What to do: From the entries below, copy out every line with "appareils" in it.

Dataset entries:
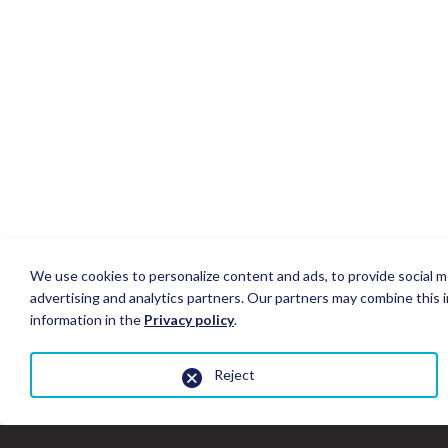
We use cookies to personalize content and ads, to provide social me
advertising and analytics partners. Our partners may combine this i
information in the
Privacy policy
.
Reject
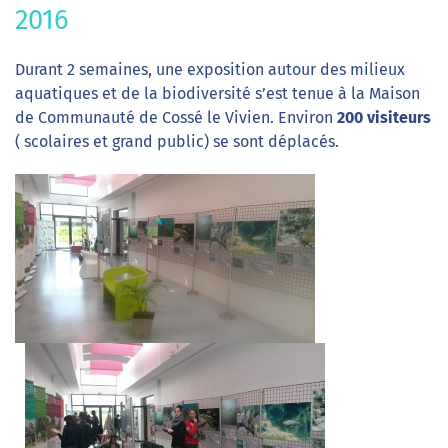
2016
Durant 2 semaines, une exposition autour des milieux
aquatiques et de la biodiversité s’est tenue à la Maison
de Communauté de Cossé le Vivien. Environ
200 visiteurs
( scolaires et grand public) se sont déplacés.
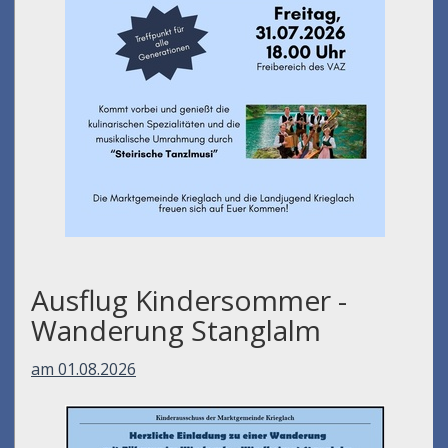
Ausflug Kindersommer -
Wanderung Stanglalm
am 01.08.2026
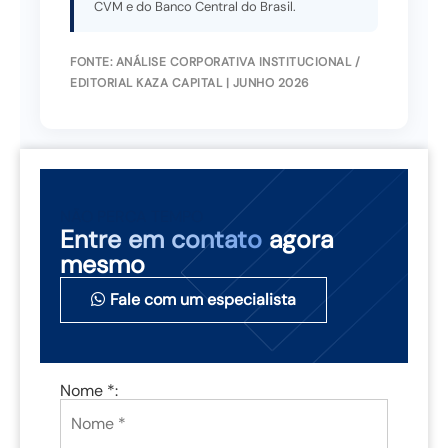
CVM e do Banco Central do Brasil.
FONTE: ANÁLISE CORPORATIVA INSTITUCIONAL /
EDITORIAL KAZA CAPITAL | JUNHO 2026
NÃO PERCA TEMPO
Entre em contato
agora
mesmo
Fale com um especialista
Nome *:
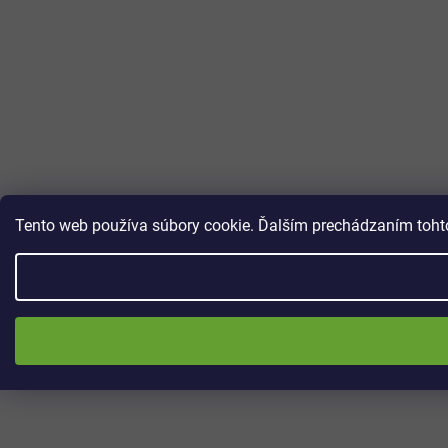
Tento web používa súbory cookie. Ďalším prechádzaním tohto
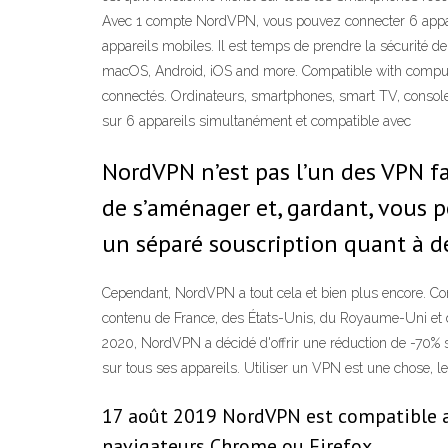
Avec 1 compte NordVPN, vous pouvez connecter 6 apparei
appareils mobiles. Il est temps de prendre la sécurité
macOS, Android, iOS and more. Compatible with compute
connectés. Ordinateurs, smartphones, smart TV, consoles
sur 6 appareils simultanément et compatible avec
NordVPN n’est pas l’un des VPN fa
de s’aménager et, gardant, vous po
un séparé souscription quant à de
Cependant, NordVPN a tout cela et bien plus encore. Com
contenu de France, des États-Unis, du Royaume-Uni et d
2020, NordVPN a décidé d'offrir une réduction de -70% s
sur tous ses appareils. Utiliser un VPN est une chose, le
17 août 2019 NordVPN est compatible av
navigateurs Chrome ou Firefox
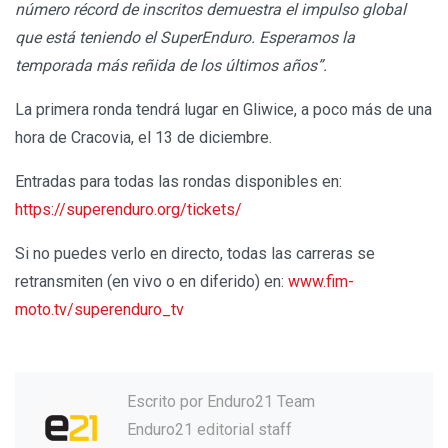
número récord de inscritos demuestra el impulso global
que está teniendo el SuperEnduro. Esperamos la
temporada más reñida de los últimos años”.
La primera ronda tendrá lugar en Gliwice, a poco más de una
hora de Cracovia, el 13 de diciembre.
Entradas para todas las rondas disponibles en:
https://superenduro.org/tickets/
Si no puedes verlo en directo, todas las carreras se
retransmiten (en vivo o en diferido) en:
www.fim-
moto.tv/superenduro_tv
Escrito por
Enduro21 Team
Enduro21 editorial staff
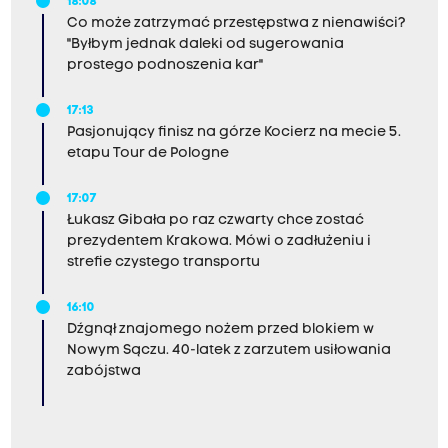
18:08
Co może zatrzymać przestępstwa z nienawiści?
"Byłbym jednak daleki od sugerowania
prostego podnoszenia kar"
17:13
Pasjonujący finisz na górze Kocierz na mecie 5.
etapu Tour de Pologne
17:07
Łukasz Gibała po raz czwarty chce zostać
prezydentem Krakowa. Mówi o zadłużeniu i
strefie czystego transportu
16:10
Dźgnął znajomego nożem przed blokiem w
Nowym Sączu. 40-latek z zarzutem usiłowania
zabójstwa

Result of the exercise:
appareils mobiles. Il est temps de prendre la sécurité
sur 6 appareils simultanément et compatible avec
sur tous ses appareils. Utiliser un VPN est une chose, le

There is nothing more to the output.